We have a pretty good pattern in our culture about dealing with comments. Either you play by a certain set of rules or get labeled a troll and discarded etc. My belief however, is that somewhere in that simple comment that someone posts, there might be something worth learning.
I'll predicate the discussion with a few of my most firm beliefs:
- If you label someone as a derogatory term (EG "troll"), you are effectively dismissing them and, regardless of what they said, you are discarding a potentially valuable insight.
- If we stick everything on a polemical scale of YES / NO or +1 / -1, we oversimplify the situation and make no significant cultural gain or understanding.
- General commentary might be seen as a pretty good averaging of cultural understanding.
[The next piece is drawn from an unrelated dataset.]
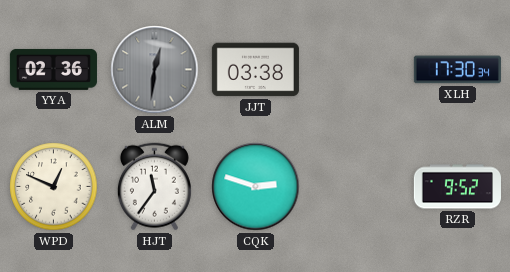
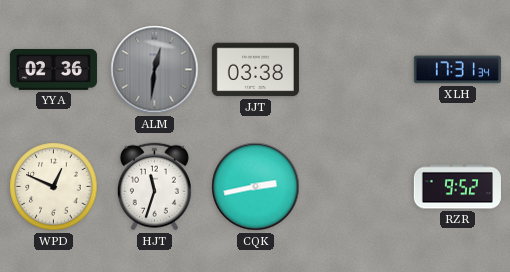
XLH: 17:30 -> 17:31
HJT: 11:36 -> 11:33
CQK: 2:48 -> 2:43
Biased obviously towards those that are willing to comment.
- The most important thing, I believe, is to acknowledge that there is a real live human behind every comment. A sophisticated and intelligent distillation of many thousands of years of evolution. Is a comment a minor transgression or a culmination of that person's being? Was there a reason for the act at that moment? Have you or I ever done the exact same thing? Did we view our reasons as different?
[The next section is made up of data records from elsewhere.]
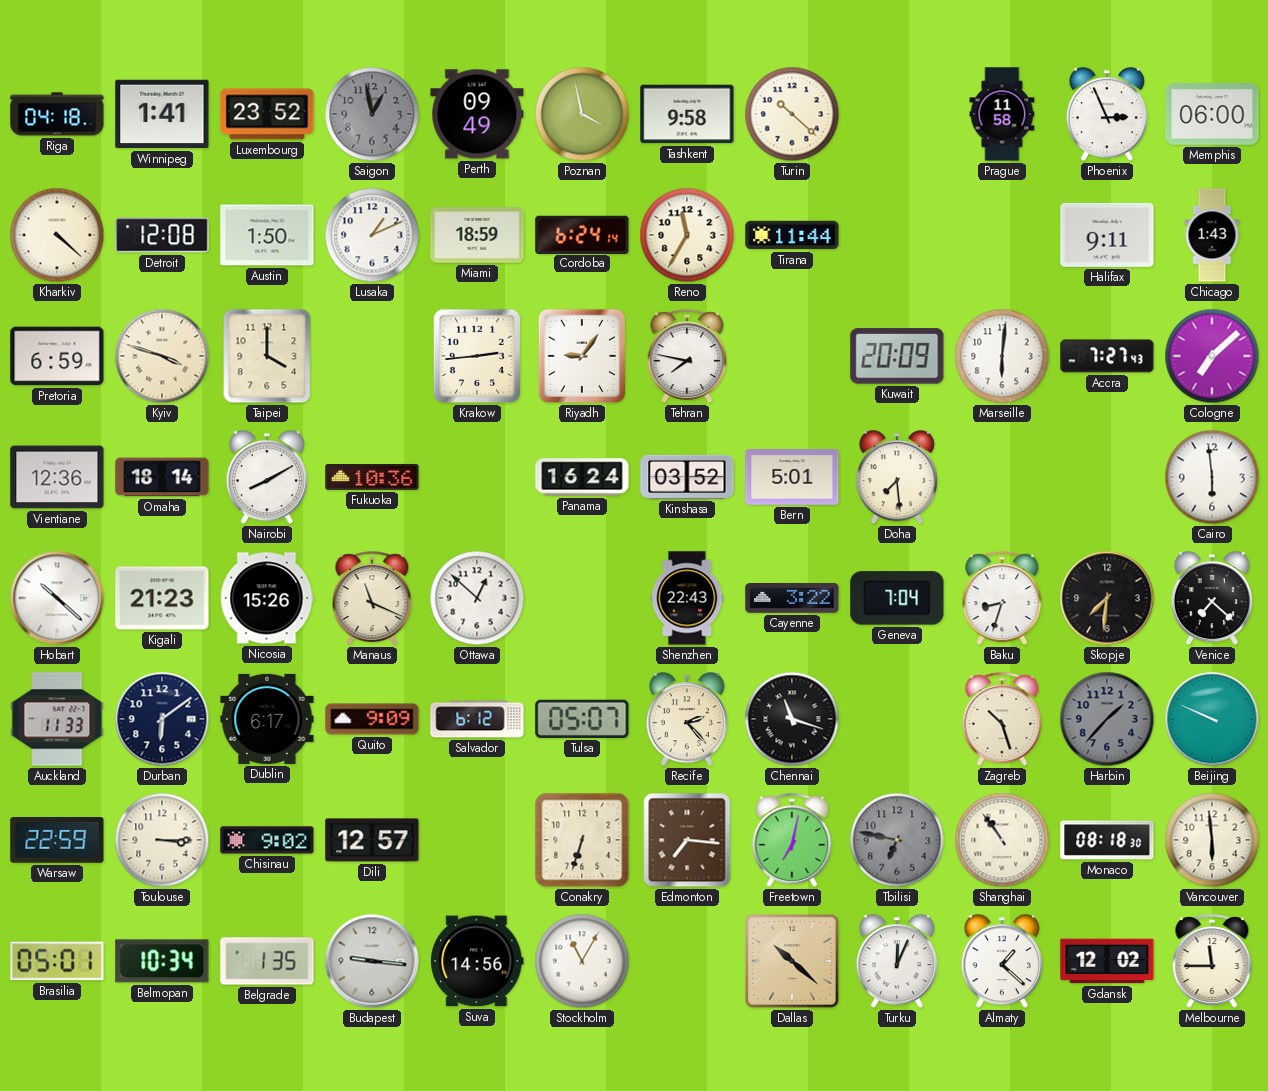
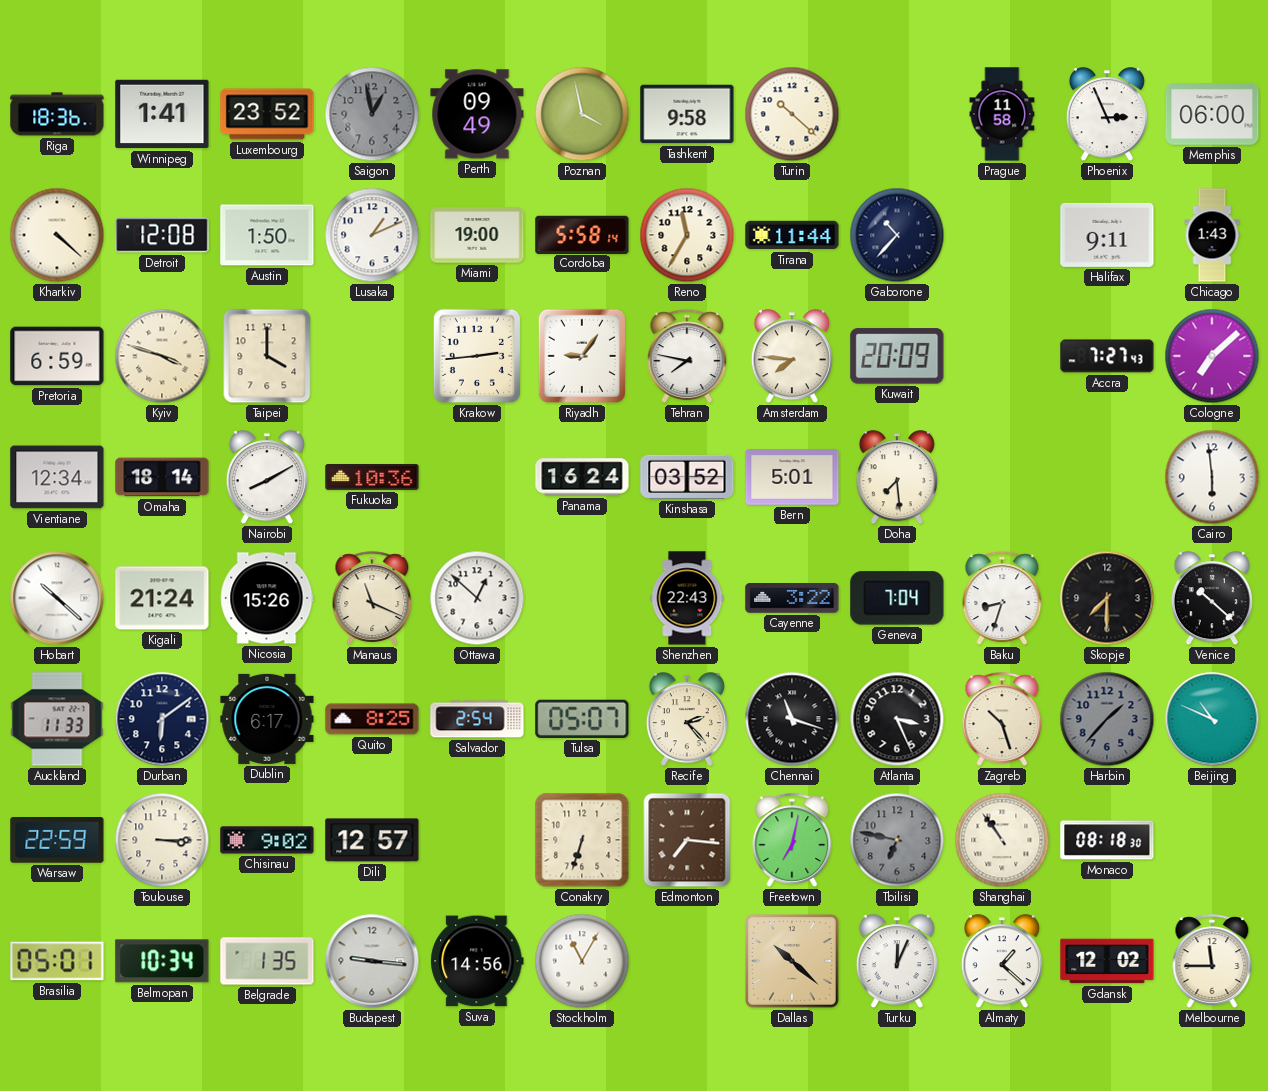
Riga: 04:18 -> 18:36
Miami: 18:59 -> 19:00
Cordoba: 6:24 -> 5:58
Gaborone: none -> 10:37
Amsterdam: none -> 7:46
Marseille: 6:01 -> none
Vientiane: 12:36 -> 12:34
Kigali: 21:23 -> 21:24
Skopje: 7:31 -> 7:30
Venice: 7:22 -> 10:22
Quito: 9:09 -> 8:25
Salvador: 6:12 -> 2:54
Atlanta: none -> 3:26
Beijing: 9:49 -> 10:49
Vancouver: 5:59 -> none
On that note, let's dive into a selection of comments that I found quite insightful.
Commentary Examined
Why does he think his colours work for his site and Ubuntu's doesn't?
Anyway, it seems that a lot of these bloggers agree on certain key points, why don't a group of them (if they're willing to write so much about it) get together and hash one out? It would be a good way to give back to the open community.- jasonhaley
First, I don't believe I took an issue with the color palette of the new Ubuntu identity. From what I can see, I see two legs of a potential triad. This is a huge step forward from monochrome. I'd love to see the third leg rolled into the presentation, or at the very least, see what happens if we do. It doesn't seem too far off of
Mr. Shuttleworth's three pillar approach either.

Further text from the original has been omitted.